Calculate: Kelly-optimal allocation

Solution:

f* = (mu - r_f) / sigma^2 = 0.08 / (0.20)^2 = 0.08 / 0.04 = 2.00 (200%)

This implies 200% allocation (2x leverage), which is extremely aggressive.

Practical adjustments:

  • Half Kelly: 100% (no leverage, fully invested)

  • Third Kelly: 67% allocation

  • Quarter Kelly: 50% allocation

Given that the 8% expected return and 20% volatility are estimates with significant uncertainty, half Kelly (100%) or less is prudent. The growth rate curve is:

  • Full Kelly: g* = 0.08^2 / (2 * 0.04) = 8% per year

  • Half Kelly: g(1.0) = 1.0 * 0.08 - 1.0^2 * 0.04/2 = 6% per year (75% of maximum)
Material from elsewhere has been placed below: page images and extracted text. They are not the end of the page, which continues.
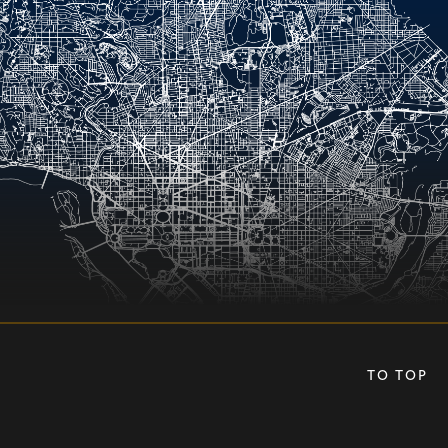
TO TOP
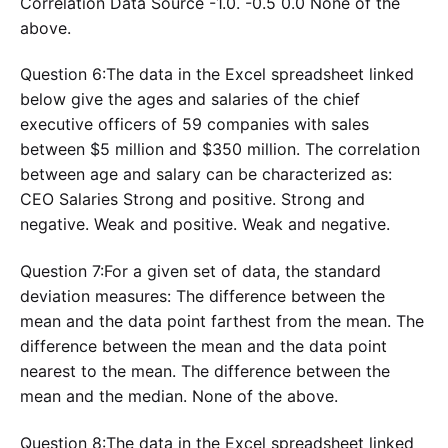
Correlation Data Source -1.0. -0.5 0.0 None of the
above.
Question 6:The data in the Excel spreadsheet linked
below give the ages and salaries of the chief
executive officers of 59 companies with sales
between $5 million and $350 million. The correlation
between age and salary can be characterized as:
CEO Salaries Strong and positive. Strong and
negative. Weak and positive. Weak and negative.
Question 7:For a given set of data, the standard
deviation measures: The difference between the
mean and the data point farthest from the mean. The
difference between the mean and the data point
nearest to the mean. The difference between the
mean and the median. None of the above.
Question 8:The data in the Excel spreadsheet linked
  • Quarter Kelly: g(0.5) = 0.5 * 0.08 - 0.5^2 * 0.04/2 = 3.5% per year (44% of maximum)

Common Pitfalls

  • Full Kelly is too aggressive for practical use — estimation errors in probabilities and payoffs can lead to over-betting and ruin; always use fractional Kelly

  • Kelly assumes known probabilities and payoffs — in reality these are estimated with significant error, making full Kelly dangerous

  • Kelly maximizes log wealth (geometric growth rate), which may not match an investor's actual utility function or risk tolerance

  • Ignoring liquidity constraints: Kelly-optimal size may exceed what the market can absorb without impact

  • Correlation between positions: the single-asset Kelly formula does not account for portfolio effects; positions with correlated risk collectively require smaller sizing

  • Survivorship bias in parameter estimation: historical win rates may overstate future edge

  • Not adjusting for regime changes: edge and volatility are time-varying

Cross-References

  • historical-risk (wealth-management plugin, Layer 1a): realized volatility as a key input to Kelly sizing

  • forward-risk (wealth-management plugin, Layer 1b): expected return forecasts as inputs to Kelly criterion

  • diversification (wealth-management plugin, Layer 4): tension between concentration (large bets) and diversification (many small bets)

  • asset-allocation (wealth-management plugin, Layer 4): bet sizing operates within the asset allocation framework

  • rebalancing (wealth-management plugin, Layer 4): positions drift from target sizes and require rebalancing

  • quantitative-valuation (wealth-management plugin, Layer 3): valuation-based edge estimates feed into conviction weighting

Reference Implementation

See scripts/bet_sizing.py for computational helpers.